All summer long, I was obsessing about Lilia and math. Her teacher gave her something like 30 pages of problems – numbers, numbers, numbers – to do during the month of August. Also, she had two sets of flashcards that she was supposed to memorize. Things started out well. She did two pages of math each of the first few days. Then it went down to one page, then a quarter of a page. Nothing seemed to stick in her brain. Every time she saw 1 + 2, she counted on her fingers. I started getting frustrated. Lilia started getting frustrated. She’d throw the flashcards across the room; she’d crumple up the pages of problems.
Last week, at the center where she has therapy, I asked the doctor if there might be some problem with her memory.
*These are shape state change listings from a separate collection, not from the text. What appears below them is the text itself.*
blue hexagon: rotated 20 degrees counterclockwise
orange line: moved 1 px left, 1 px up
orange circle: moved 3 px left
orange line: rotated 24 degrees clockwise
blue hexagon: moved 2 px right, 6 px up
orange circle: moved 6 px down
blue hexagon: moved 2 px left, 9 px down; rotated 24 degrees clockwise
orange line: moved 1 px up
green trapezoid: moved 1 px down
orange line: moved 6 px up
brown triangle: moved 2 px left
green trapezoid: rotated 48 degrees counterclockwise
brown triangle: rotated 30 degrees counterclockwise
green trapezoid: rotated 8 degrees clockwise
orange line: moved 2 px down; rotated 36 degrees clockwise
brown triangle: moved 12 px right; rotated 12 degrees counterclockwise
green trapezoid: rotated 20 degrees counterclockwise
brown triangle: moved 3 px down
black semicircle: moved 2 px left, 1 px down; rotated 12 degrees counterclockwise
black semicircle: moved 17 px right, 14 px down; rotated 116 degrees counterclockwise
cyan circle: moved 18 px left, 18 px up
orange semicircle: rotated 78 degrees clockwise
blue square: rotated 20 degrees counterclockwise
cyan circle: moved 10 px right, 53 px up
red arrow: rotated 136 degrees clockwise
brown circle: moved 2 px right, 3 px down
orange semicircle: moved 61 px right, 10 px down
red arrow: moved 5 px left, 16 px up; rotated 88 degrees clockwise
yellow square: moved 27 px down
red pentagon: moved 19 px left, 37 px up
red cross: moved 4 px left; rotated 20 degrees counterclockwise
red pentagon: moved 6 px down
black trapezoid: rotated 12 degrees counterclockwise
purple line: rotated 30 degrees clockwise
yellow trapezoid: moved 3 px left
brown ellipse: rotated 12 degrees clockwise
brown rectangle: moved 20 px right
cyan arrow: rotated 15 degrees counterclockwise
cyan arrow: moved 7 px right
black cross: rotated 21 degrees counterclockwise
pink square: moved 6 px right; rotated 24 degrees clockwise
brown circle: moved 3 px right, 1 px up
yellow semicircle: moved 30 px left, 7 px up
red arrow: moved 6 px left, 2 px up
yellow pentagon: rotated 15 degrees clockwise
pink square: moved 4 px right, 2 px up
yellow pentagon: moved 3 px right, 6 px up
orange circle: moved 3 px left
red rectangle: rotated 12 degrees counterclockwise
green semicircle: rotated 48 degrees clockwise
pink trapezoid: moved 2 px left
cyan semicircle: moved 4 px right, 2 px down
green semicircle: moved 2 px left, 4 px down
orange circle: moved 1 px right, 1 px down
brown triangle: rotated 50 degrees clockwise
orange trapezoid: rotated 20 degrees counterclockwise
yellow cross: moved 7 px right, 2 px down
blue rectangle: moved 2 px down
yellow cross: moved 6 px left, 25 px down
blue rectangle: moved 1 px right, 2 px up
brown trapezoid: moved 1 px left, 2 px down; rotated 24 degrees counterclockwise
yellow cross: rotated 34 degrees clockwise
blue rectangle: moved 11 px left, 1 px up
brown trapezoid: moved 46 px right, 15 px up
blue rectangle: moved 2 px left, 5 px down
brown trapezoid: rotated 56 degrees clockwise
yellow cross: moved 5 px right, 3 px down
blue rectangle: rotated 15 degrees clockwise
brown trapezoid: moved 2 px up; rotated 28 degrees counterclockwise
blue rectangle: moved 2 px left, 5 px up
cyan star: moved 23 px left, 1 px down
He said, “Oh, yes, she’s mentally handicapped.” The doctor there doesn’t really know her. He knows she has cerebral palsy, but he doesn’t know her. Her occupational therapist suggested that maybe she was more of a right brain person. She likes drawing and when she builds things out of blocks her contructions are always three-dimensional. Y.’s mother suggested that maybe Lilia would learn better using another method.
So finally, I suggested to her teacher that the math was too hard for Lilia. The woman looked perplexed. Yesterday, Lilia did her math homework all by herself and got everything right. Her teacher said she understood everything today, as well. So maybe it’s just that memorizing flash cards doesn’t interest her at the moment.